Sets are pretty abstract things, as mathematicians use the term. They get to be hard to talk about; we run out of simpler words that we can use. A set is … a bunch of things. The things are … stuff that could be in a set, or else that we’d rule out of a set. We can end up better understanding things by drawing a picture. We draw the universe, which is a rectangular block, sometimes with dashed lines as the edges. The set is some blotch drawn on the inside of it. Some shade it in to emphasize which stuff we want in the set. If we need to pick out a couple things in the universe we drop in dots or numerals. If we’re rigorous about the drawing we could create a Venn Diagram.

When we do this, we’re giving up on the pure mathematical abstraction of the set. We’re replacing it with a territory on a map. Several territories, if we have several sets. The territories can overlap or be completely separate. We’re subtly letting our sense of geography, our sense of the spaces in which we move, infiltrate our understanding of sets. That’s all right. It can give us useful ideas. Later on, we’ll try to separate out the ideas that are too bound to geography.

A set is open if whenever you’re in it, you can’t be on its boundary. We never quite have this in the real world, with territories. The border between, say, New Jersey and New York becomes this infinitesimally slender thing, as wide in space as midnight is in time. But we can, with some effort, imagine the state. Imagine being as tiny in every direction as the border between two states. Then we can imagine the difference between being on the border and being away from it.

And not being on the border matters. If we are not on the border we can imagine the problem of getting to the border. Pick any direction; we can move some distance while staying inside the set. It might be a lot of distance, it might be a tiny bit. But we stay inside however we might move. If we are on the border, then there’s some direction in which any movement, however small, drops us out of the set. That’s a difference in kind between a set that’s open and a set that isn’t.

I say “a set that’s open and a set that isn’t”. There are such things as closed sets. A set doesn’t have to be either open or closed. It can be neither, a set that includes some of its borders but not other parts of it. It can even be both open and closed simultaneously. The whole universe, for example, is both an open and a closed set. The empty set, with nothing in it, is both open and closed. (This looks like a semantic trick. OK, if you’re in the empty set you’re not on its boundary. But you can’t be in the empty set. So what’s going on? … The usual.
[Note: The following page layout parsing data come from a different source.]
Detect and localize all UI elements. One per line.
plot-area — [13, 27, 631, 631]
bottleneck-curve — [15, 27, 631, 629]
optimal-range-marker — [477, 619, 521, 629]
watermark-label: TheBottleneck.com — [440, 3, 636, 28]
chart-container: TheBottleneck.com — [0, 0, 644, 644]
It makes other work easier if we call the empty set ‘open’. And the extra work we’d have to do to rule out the empty set doesn’t seem to get us anything interesting. So we accept what might be a trick.) The definitions of ‘open’ and ‘closed’ don’t exclude one another.
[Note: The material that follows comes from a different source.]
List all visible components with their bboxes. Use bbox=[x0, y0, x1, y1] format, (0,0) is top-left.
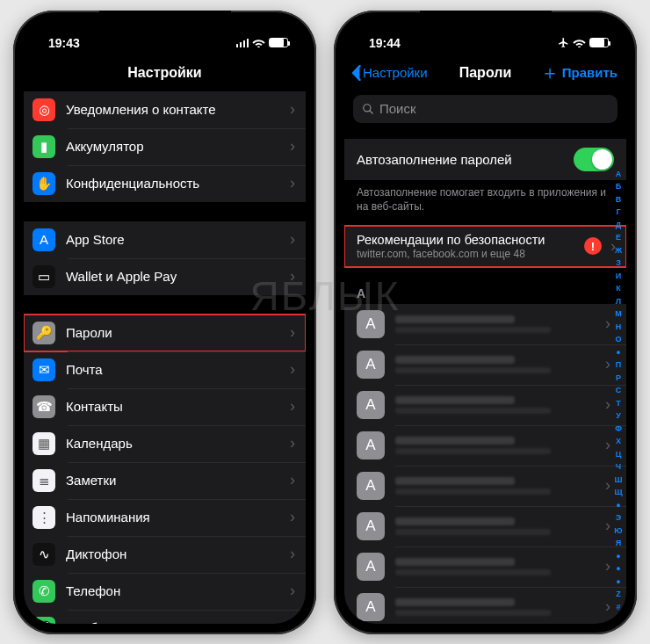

I’m not sure how this confusing state of affairs developed. My hunch is that the words ‘open’ and ‘closed’ evolved independent of each other. Why do I think this? An open set has its openness from, well, not containing its boundaries; from the inside there’s always a little more to it. A closed set has its closedness from sequences. That is, you can consider a string of points inside a set. Are these points leading somewhere? Is that point inside your set? If a string of points always leads to somewhere, and that somewhere is inside the set, then you have closure. You have a closed set. I’m not sure that the terms were derived with that much thought. But it does explain, at least in terms a mathematician might respect, why a set that isn’t open isn’t necessarily closed.
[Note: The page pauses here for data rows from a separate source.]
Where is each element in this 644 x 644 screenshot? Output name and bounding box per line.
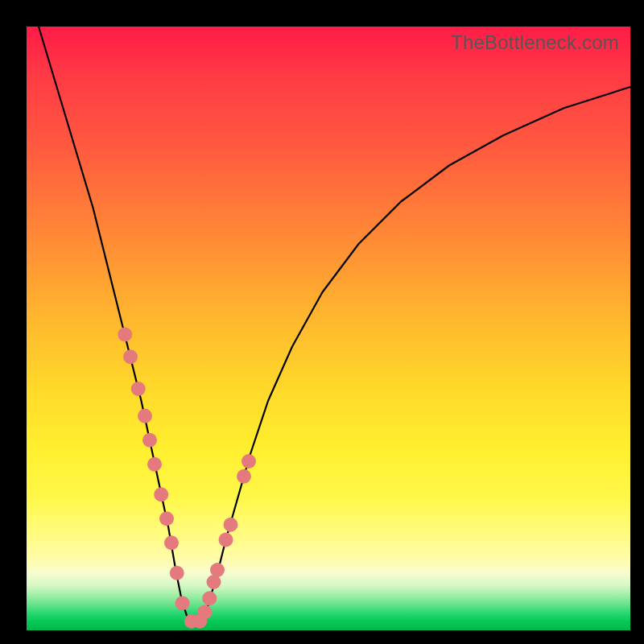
marker-dot bbox=[210, 563, 225, 577]
marker-dot bbox=[237, 469, 251, 484]
marker-dot bbox=[131, 382, 146, 396]
marker-dot bbox=[219, 533, 233, 547]
marker-dot bbox=[224, 518, 238, 532]
marker-dot bbox=[170, 566, 184, 580]
marker-dot bbox=[138, 409, 152, 423]
marker-dot bbox=[175, 596, 190, 610]
marker-dot bbox=[197, 605, 212, 620]
marker-dot bbox=[202, 591, 217, 605]
chart-frame: TheBottleneck.com bbox=[0, 0, 644, 644]
marker-dot bbox=[159, 511, 174, 526]
marker-dot bbox=[154, 487, 168, 502]
plot-area: TheBottleneck.com bbox=[27, 27, 630, 630]
marker-dot bbox=[147, 457, 162, 472]
marker-dot bbox=[118, 328, 132, 342]
bottleneck-curve bbox=[39, 27, 630, 625]
marker-dot bbox=[242, 454, 256, 469]
marker-dot bbox=[123, 349, 138, 364]
chart-svg bbox=[27, 27, 630, 630]
marker-dot bbox=[142, 433, 157, 448]
marker-dot bbox=[164, 535, 179, 550]
resolution-markers bbox=[118, 328, 256, 629]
Back to open sets. What does it mean to not be on the boundary of the set? How do we know if we’re on it? We can define sets by all sorts of complicated rules: complex-valued numbers of size less than five, say. Rational numbers whose denominator (in lowest form) is no more than ten. Points in space from which a satellite dropped would crash into the moon rather than into the Earth or Sun. If we have an idea of distance we could measure how far it is from a point to the nearest part of the boundary. Do we need distance, though?

No, it turns out. We can get the idea of open sets without using distance. Introduce a neighborhood of a point. A neighborhood of a point is an open set that contains that point. It doesn’t have to be small, but that’s the connotation. And we get to thinking of little N-balls, circle or sphere-like constructs centered on the target point. It doesn’t have to be N-balls. But we think of them so much that we might as well say it’s necessary. If every point in a set has a neighborhood around it that’s also inside the set, then the set’s open.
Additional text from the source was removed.